Affirmative actions: The Boston mechanism case (with M. O. Afacan)
Economics Letters, 2016, 141, 95-97
We consider three popular affirmative action policies in school choice: quota-based, priority-based, and reserve-based affirmative actions. The Boston mechanism (BM) is responsive to the latter two policies in that a stronger priority-based or reserve-based affirmative action makes some minority student better off. However, a stronger quota-based affirmative action may yield a Pareto inferior outcome for the minority under the BM. These positive results disappear once we look for a stronger welfare consequence on the minority or focus on BM equilibrium outcomes.
JOB MARKET PAPER
Extremal Pareto efficient and Individually Rational Allocations
This paper is studying the Capacitated Object Allocation Problem (COAP), which involves assigning objects to agents while considering object capacities and agents’ strict preferences.

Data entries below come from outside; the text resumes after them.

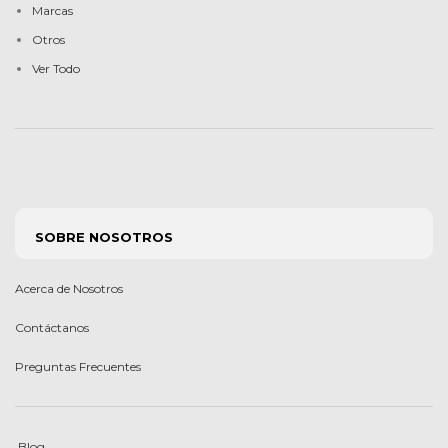
Marcas
Otros
Ver Todo
SOBRE NOSOTROS
Acerca de Nosotros
Contáctanos
Preguntas Frecuentes
Blog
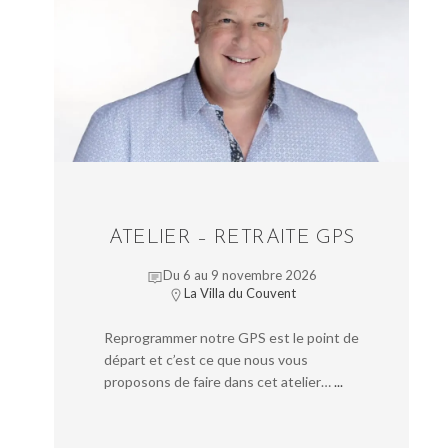
ATELIER – RETRAITE GPS
Du 6 au 9 novembre 2026
La Villa du Couvent
Reprogrammer notre GPS est le point de
départ et c’est ce que nous vous
proposons de faire dans cet atelier…
...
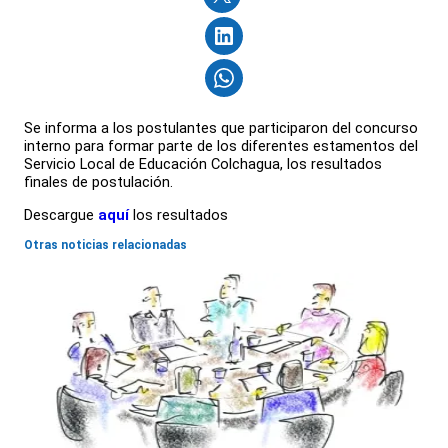
Se informa a los postulantes que participaron del concurso
interno para formar parte de los diferentes estamentos del
Servicio Local de Educación Colchagua, los resultados
finales de postulación.
Descargue
aquí
los resultados
Otras noticias relacionadas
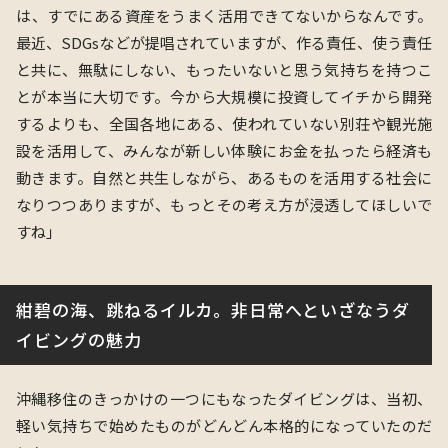
は、すでにある資産をうまく活用できてないからなんです。
最近、SDGsなどが提唱されていますが、作る責任、使う責任
と共に、無駄にしない、もったいないと思う気持ちを持つこ
とが本当に大切です。
今から⼤規模に投資してイチから開発
するよりも、全国各地にある、使われていない別荘や観光施
設を活⽤して、みんなが新しい体験にお⾦を払ったら経済も
動きます。⾃然と共⽣しながら、あるものを活⽤する社会に
なりつつありますが、もっとその考え⽅が浸透してほしいで
すね
」
紺碧の海、跳ねるイルカ。非日常へといざなうダ
イビングの魅力
沖縄移住のきっかけの一つにもなったダイビングは、当初、
軽い気持ちで始めたものがどんどん本格的になっていたのだ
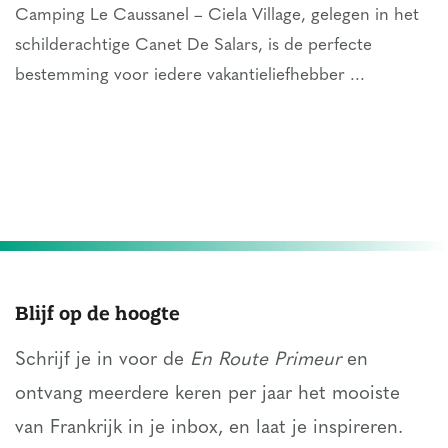
Camping Le Caussanel – Ciela Village, gelegen in het
schilderachtige Canet De Salars, is de perfecte
bestemming voor iedere vakantieliefhebber ...
Blijf op de hoogte
Schrijf je in voor de
En Route Primeur
en
ontvang meerdere keren per jaar het mooiste
van Frankrijk in je inbox, en laat je inspireren.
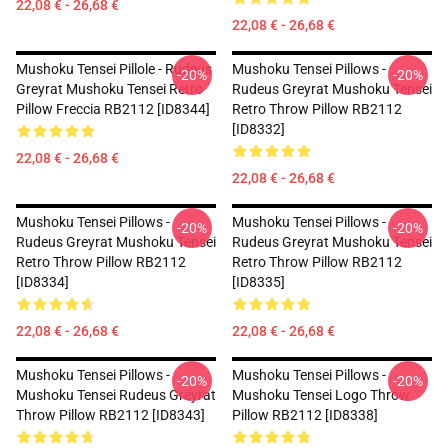
22,08 € - 26,68 €
22,08 € - 26,68 €
Mushoku Tensei Pillole - Rudeus
Mushoku Tensei Pillows -
-20%
-20%
Greyrat Mushoku Tensei Retro
Rudeus Greyrat Mushoku Tensei
Pillow Freccia RB2112 [ID8344]
Retro Throw Pillow RB2112
[ID8332]
22,08 € - 26,68 €
22,08 € - 26,68 €
Mushoku Tensei Pillows -
Mushoku Tensei Pillows -
-20%
-20%
Rudeus Greyrat Mushoku Tensei
Rudeus Greyrat Mushoku Tensei
Retro Throw Pillow RB2112
Retro Throw Pillow RB2112
[ID8334]
[ID8335]
22,08 € - 26,68 €
22,08 € - 26,68 €
Mushoku Tensei Pillows -
Mushoku Tensei Pillows -
-20%
-20%
Mushoku Tensei Rudeus Greyrat
Mushoku Tensei Logo Throw
Throw Pillow RB2112 [ID8343]
Pillow RB2112 [ID8338]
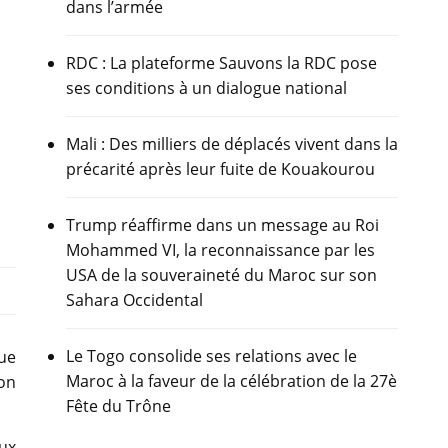
dans l’armée
RDC : La plateforme Sauvons la RDC pose
ses conditions à un dialogue national
Mali : Des milliers de déplacés vivent dans la
précarité après leur fuite de Kouakourou
Trump réaffirme dans un message au Roi
Mohammed VI, la reconnaissance par les
USA de la souveraineté du Maroc sur son
Sahara Occidental
Le Togo consolide ses relations avec le
ue
Maroc à la faveur de la célébration de la 27è
on
Fête du Trône
ux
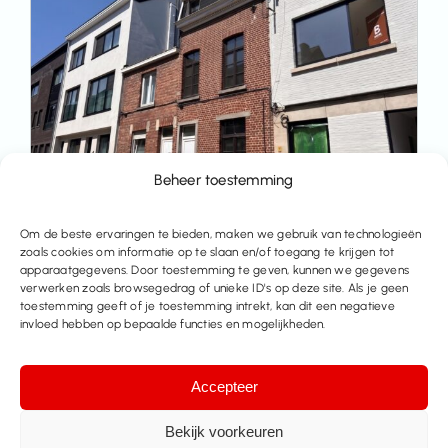
Beheer toestemming
Om de beste ervaringen te bieden, maken we gebruik van technologieën
Welgelegen en gerenoveerde woning met
zoals cookies om informatie op te slaan en/of toegang te krijgen tot
apparaatgegevens. Door toestemming te geven, kunnen we gegevens
3 slkps te huur
verwerken zoals browsegedrag of unieke ID's op deze site. Als je geen
toestemming geeft of je toestemming intrekt, kan dit een negatieve
Leuven,
Tervuursestraat 114
invloed hebben op bepaalde functies en mogelijkheden.
€ 1.800
Accepteer
143 m²
3
1
Bekijk voorkeuren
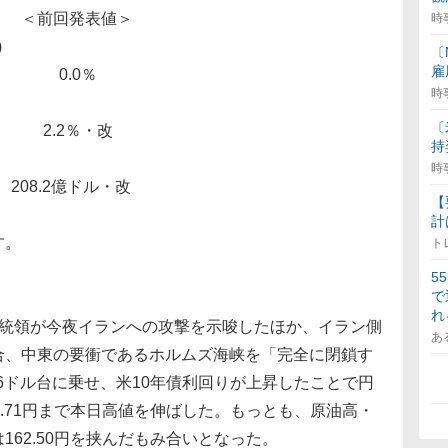
 ＜前回発表値＞
時
)
〔
雇
.0％
時
〔
2％・改
持
時
.2億ドル・改
【
計
す。
ト
5
で
れ
大統領が今夜イランへの攻撃を示唆したほか、イラン側
あ
合、中東の要衝であるホルムズ海峡を「完全に閉鎖す
76ドル台に乗せ、米10年債利回りが上昇したことで円
2.71円まで本日高値を伸ばした。もっとも、原油高・
62.50円を挟んだもみ合いとなった。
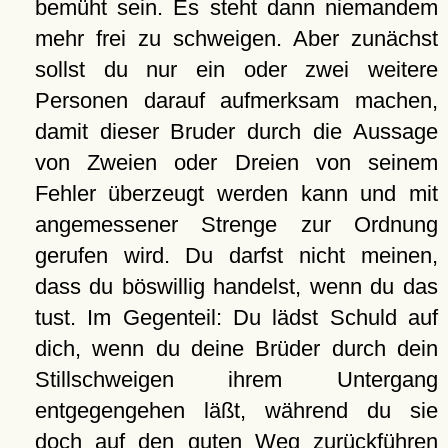
bemüht sein. Es steht dann niemandem
mehr frei zu schweigen. Aber zunächst
sollst du nur ein oder zwei weitere
Personen darauf aufmerksam machen,
damit dieser Bruder durch die Aussage
von Zweien oder Dreien von seinem
Fehler überzeugt werden kann und mit
angemessener Strenge zur Ordnung
gerufen wird. Du darfst nicht meinen,
dass du böswillig handelst, wenn du das
tust. Im Gegenteil: Du lädst Schuld auf
dich, wenn du deine Brüder durch dein
Stillschweigen ihrem Untergang
entgegengehen läßt, während du sie
doch auf den guten Weg zurückführen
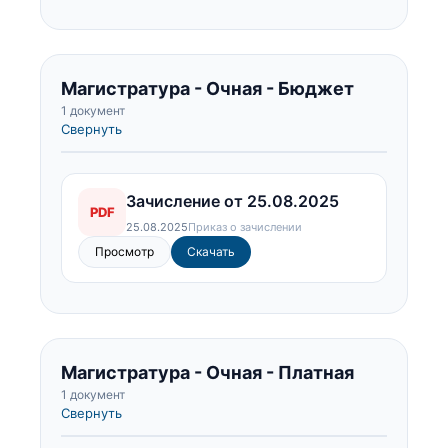
Магистратура - Очная - Бюджет
1 документ
Свернуть
Зачисление от 25.08.2025
PDF
25.08.2025
Приказ о зачислении
Просмотр
Скачать
Магистратура - Очная - Платная
1 документ
Свернуть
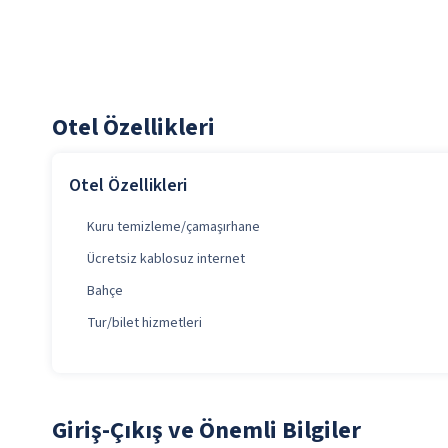
Otel Özellikleri
Otel Özellikleri
Kuru temizleme/çamaşırhane
Ücretsiz kablosuz internet
Bahçe
Tur/bilet hizmetleri
Giriş-Çıkış ve Önemli Bilgiler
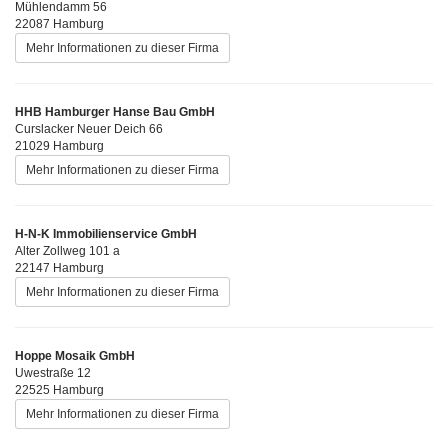
Mühlendamm 56
22087 Hamburg
Mehr Informationen zu dieser Firma
HHB Hamburger Hanse Bau GmbH
Curslacker Neuer Deich 66
21029 Hamburg
Mehr Informationen zu dieser Firma
H-N-K Immobilienservice GmbH
Alter Zollweg 101 a
22147 Hamburg
Mehr Informationen zu dieser Firma
Hoppe Mosaik GmbH
Uwestraße 12
22525 Hamburg
Mehr Informationen zu dieser Firma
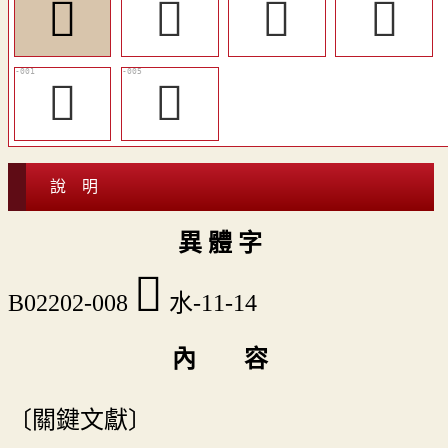
󷸨
󷸦
󷸤
󷸣
󷸡
󷸥
說 明
異 體 字
󷸨
B02202-008
水-11-14
內 容
〔關鍵文獻〕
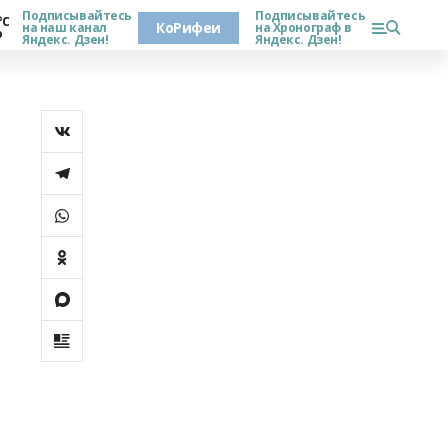
Подписывайтесь
Подписывайтесь
°С
КоРифеи
на наш канал
на Хронограф в
о
Яндекс. Дзен!
Яндекс. Дзен!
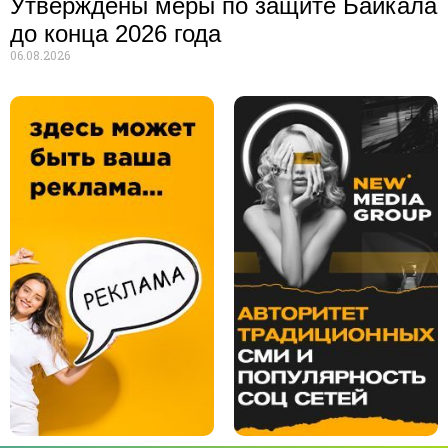
Утверждены меры по защите Байкала
до конца 2026 года
06.08.2026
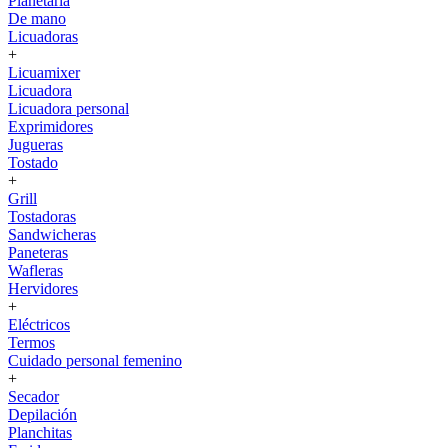
Planetaria
De mano
Licuadoras
+
Licuamixer
Licuadora
Licuadora personal
Exprimidores
Jugueras
Tostado
+
Grill
Tostadoras
Sandwicheras
Paneteras
Wafleras
Hervidores
+
Eléctricos
Termos
Cuidado personal femenino
+
Secador
Depilación
Planchitas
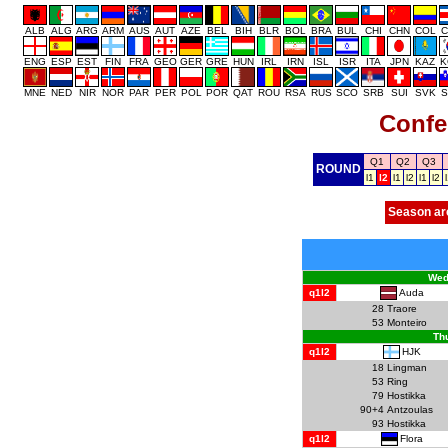
ALB
ALG
ARG
ARM
AUS
AUT
AZE
BEL
BIH
BLR
BOL
BRA
BUL
CHI
CHN
COL
C
ENG
ESP
EST
FIN
FRA
GEO
GER
GRE
HUN
IRL
IRN
ISL
ISR
ITA
JPN
KAZ
K
MNE
NED
NIR
NOR
PAR
PER
POL
POR
QAT
ROU
RSA
RUS
SCO
SRB
SUI
SVK
S
Confe
Q1
Q2
Q3
ROUND
l1
l2
l1
l2
l1
l2
Season ar
Wed
Auda
q1l2
28
Traore
53
Monteiro
Th
HJK
q1l2
18
Lingman
53
Ring
79
Hostikka
90+4
Antzoulas
93
Hostikka
Flora
q1l2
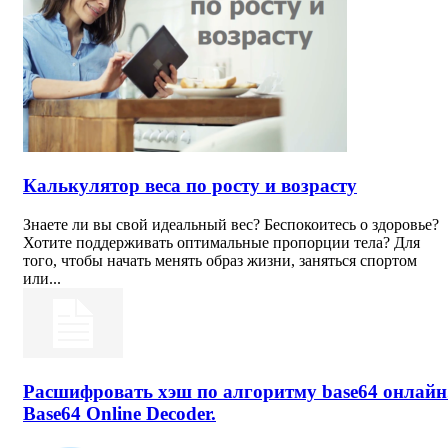
Калькулятор веса по росту и возрасту
Знаете ли вы свой идеальный вес? Беспокоитесь о здоровье?
Хотите поддерживать оптимальные пропорции тела? Для
того, чтобы начать менять образ жизни, заняться спортом
или...
Расшифровать хэш по алгоритму base64 онлайн
Base64 Online Decoder.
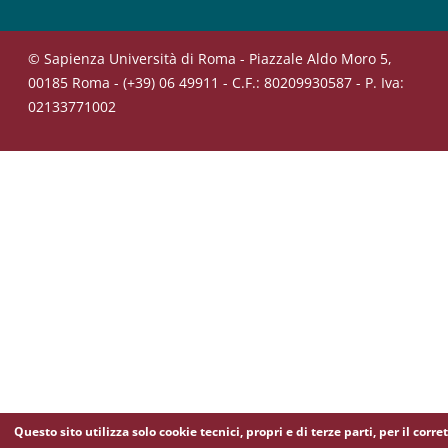
© Sapienza Università di Roma - Piazzale Aldo Moro 5,
00185 Roma - (+39) 06 49911 - C.F.: 80209930587 - P. Iva:
02133771002
Questo sito utilizza solo cookie tecnici, propri e di terze parti, per il corre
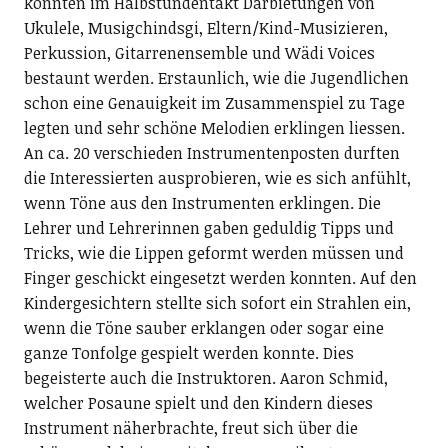
konnten im Halbstundentakt Darbietungen von
Ukulele, Musigchindsgi, Eltern/Kind-Musizieren,
Perkussion, Gitarrenensemble und Wädi Voices
bestaunt werden. Erstaunlich, wie die Jugendlichen
schon eine Genauigkeit im Zusammenspiel zu Tage
legten und sehr schöne Melodien erklingen liessen.
An ca. 20 verschieden Instrumentenposten durften
die Interessierten ausprobieren, wie es sich anfühlt,
wenn Töne aus den Instrumenten erklingen. Die
Lehrer und Lehrerinnen gaben geduldig Tipps und
Tricks, wie die Lippen geformt werden müssen und
Finger geschickt eingesetzt werden konnten. Auf den
Kindergesichtern stellte sich sofort ein Strahlen ein,
wenn die Töne sauber erklangen oder sogar eine
ganze Tonfolge gespielt werden konnte. Dies
begeisterte auch die Instruktoren. Aaron Schmid,
welcher Posaune spielt und den Kindern dieses
Instrument näherbrachte, freut sich über die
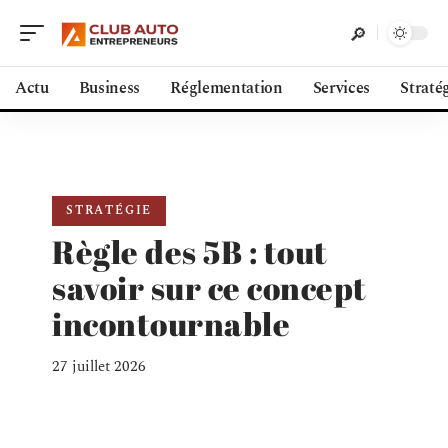
Actu
Business
Réglementation
Services
Straté
STRATÉGIE
Règle des 5B : tout
savoir sur ce concept
incontournable
27 juillet 2026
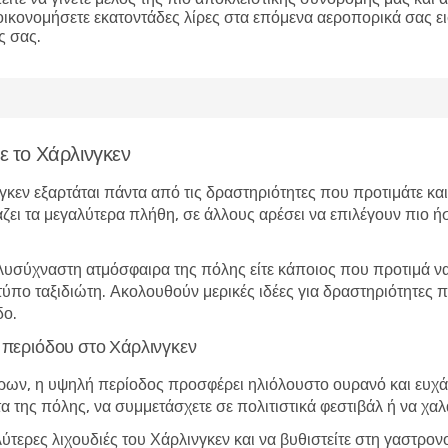
οικονομήσετε εκατοντάδες λίρες στα επόμενα αεροπορικά σας ε
ς σας.
τε το Χάρλινγκεν
νγκεν εξαρτάται πάντα από τις δραστηριότητες που προτιμάτε κα
άζει τα μεγαλύτερα πλήθη, σε άλλους αρέσει να επιλέγουν πιο ήσ
λυσύχναστη ατμόσφαιρα της πόλης είτε κάποιος που προτιμά να 
 τύπο ταξιδιώτη. Ακολουθούν μερικές ιδέες για δραστηριότητες
δο.
ς περιόδου στο Χάρλινγκεν
ώρων, η υψηλή περίοδος προσφέρει ηλιόλουστο ουρανό και ευχάρ
τα της πόλης, να συμμετάσχετε σε πολιτιστικά φεστιβάλ ή να χα
λύτερες λιχουδιές του Χάρλινγκεν και να βυθιστείτε στη γαστρο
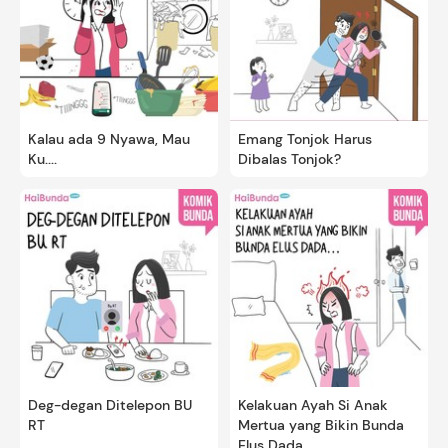
Kalau ada 9 Nyawa, Mau
Emang Tonjok Harus
Ku....
Dibalas Tonjok?
Deg-degan Ditelepon BU
Kelakuan Ayah Si Anak
RT
Mertua yang Bikin Bunda
Elus Dada...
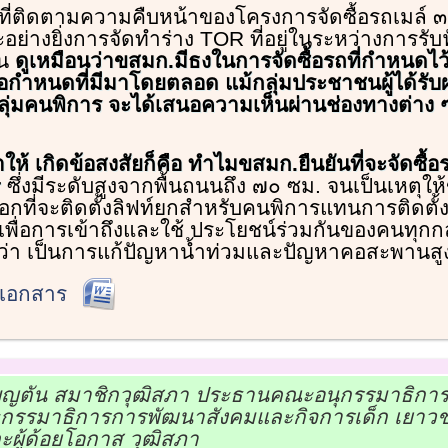
ที่ติดตามความคืบหน้าของโครงการจัดซื้อรถเมล์
ย่างยิ่งการจัดทำร่าง TOR ที่อยู่ในระหว่างการรับ
้น
ดูเหมือนว่าขสมก.มีธงในการจัดซื้อรถที่กำหนดไว้
้อกำหนดที่มีมาโดยตลอด แม้กลุ่มประชาชนผู้ได้ร
กลุ่มคนพิการ จะได้เสนอความเห็นผ่านช่องทางต่าง 
ำให้ เกิดข้อสงสัยก็คือ ทำไมขสมก.ยืนยันที่จะจัดซื้อร
r
ซึ่งมีระดับสูงจากพื้นถนนถึง ๗๐ ซม. จนเป็นเหตุให
ือกที่จะติดตั้งลิฟท์ยกสำหรับคนพิการแทนการติดตั
้เพื่อการเข้าถึงและใช้ ประโยชน์ร่วมกันของคนทุกกล
กว่า เป็นการแก้ปัญหาน้ำท่วมและปัญหาคอสะพานสู
ดเอกสาร
ุญตัน สมาชิกวุฒิสภา ประธานคณะอนุกรรมาธิกา
รมาธิการการพัฒนาสังคมและกิจการเด็ก เยาวชน ส
ะผู้ด้อยโอกาส วุฒิสภา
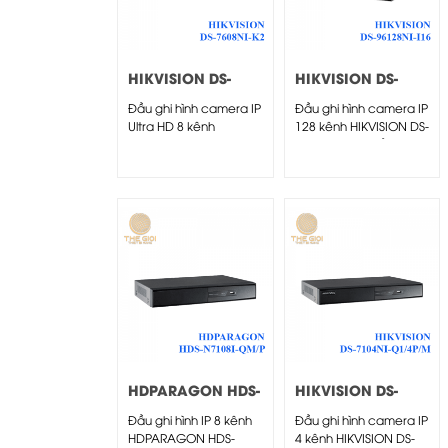
HIKVISION DS-
HIKVISION DS-
7608NI-K2
96128NI-I16
Đầu ghi hình camera IP
Đầu ghi hình camera IP
Ultra HD 8 kênh
128 kênh HIKVISION DS-
HIKVISION 8 kênh...
96128NI-I16 -Đầu ghi...
HDPARAGON HDS-
HIKVISION DS-
N7108I-QM/P
7104NI-Q1/4P/M
Đầu ghi hình IP 8 kênh
Đầu ghi hình camera IP
HDPARAGON HDS-
4 kênh HIKVISION DS-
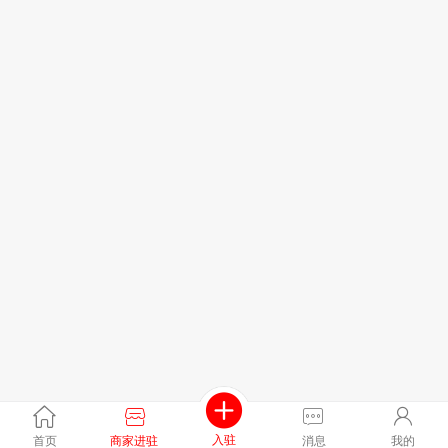
入驻
首页
商家进驻
消息
我的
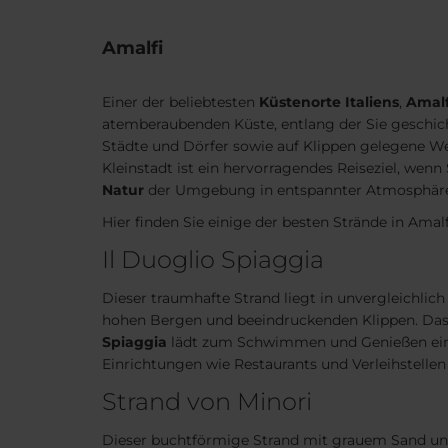
Amalfi
Einer der beliebtesten
Küstenorte Italiens
,
Amalf
atemberaubenden Küste, entlang der Sie geschich
Städte und Dörfer sowie auf Klippen gelegene We
Kleinstadt ist ein hervorragendes Reiseziel, wenn 
Natur
der Umgebung in entspannter Atmosphär
Hier finden Sie einige der besten Strände in Amalf
Il Duoglio Spiaggia
Dieser traumhafte Strand liegt in unvergleichli
hohen Bergen und beeindruckenden Klippen. Da
Spiaggia
lädt zum Schwimmen und Genießen ein. 
Einrichtungen wie Restaurants und Verleihstellen
Strand von Minori
Dieser buchtförmige Strand mit grauem Sand und 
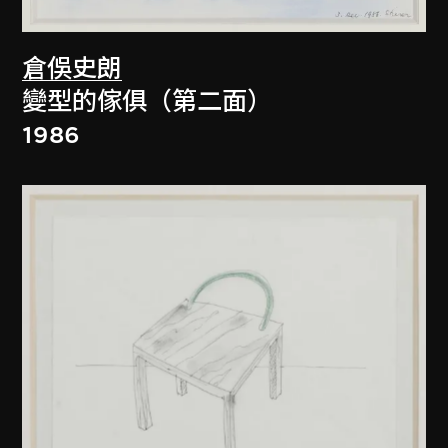
倉俁史朗
變型的傢俱（第二面）
1986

The objective is to find two extreme allocations in terms of minimizing and maximizing changes from initial allocations while satisfying both Pareto efficiency and individually rationality. First, we study the problem, called MINDIST, where the focus is to achieve a Pareto efficient (PE) and individually rational (IR) allocation while minimizing the number of agents changing their initial endowments. We prove that MINDIST is NP-complete. Even with a limitation to binary preferences, where agents rank their assigned objects as top-choice or second-favorite, MINDIST remains NP-complete. The paper then explores the opposite scenario, MAXDIST, which seeks a PE and IR allocation while maximizing the number of agents whose situations improve from their original endowments. An algorithm is introduced to find a PE and IR allocation for MAXDIST instances.
Equal opportunities in many-to-one matching markets (with Domenico Moramarco)
We introduce a notion of fairness, inspired by the equality of opportunity literature, into many-to-one matching markets endowed with a measure of the quality of a match between two entities in the market. In this framework, fairness considerations are made by a social evaluator based on the match quality distribution. We impose the standard notion of stability as minimal desideratum and study matching that satisfy our notion of fairness and a notion of efficiency based on aggregate match quality. To overcome some of the identified incompatibilities, we propose two alternative approaches. The first one is a linear programming solution to maximize fairness under stability constraints. The second approach weakens fairness and efficiency to define a class of opportunity egalitarian social welfare functions that evaluate stable matchings. We then describe an algorithm to find the stable matching that maximizes social welfare.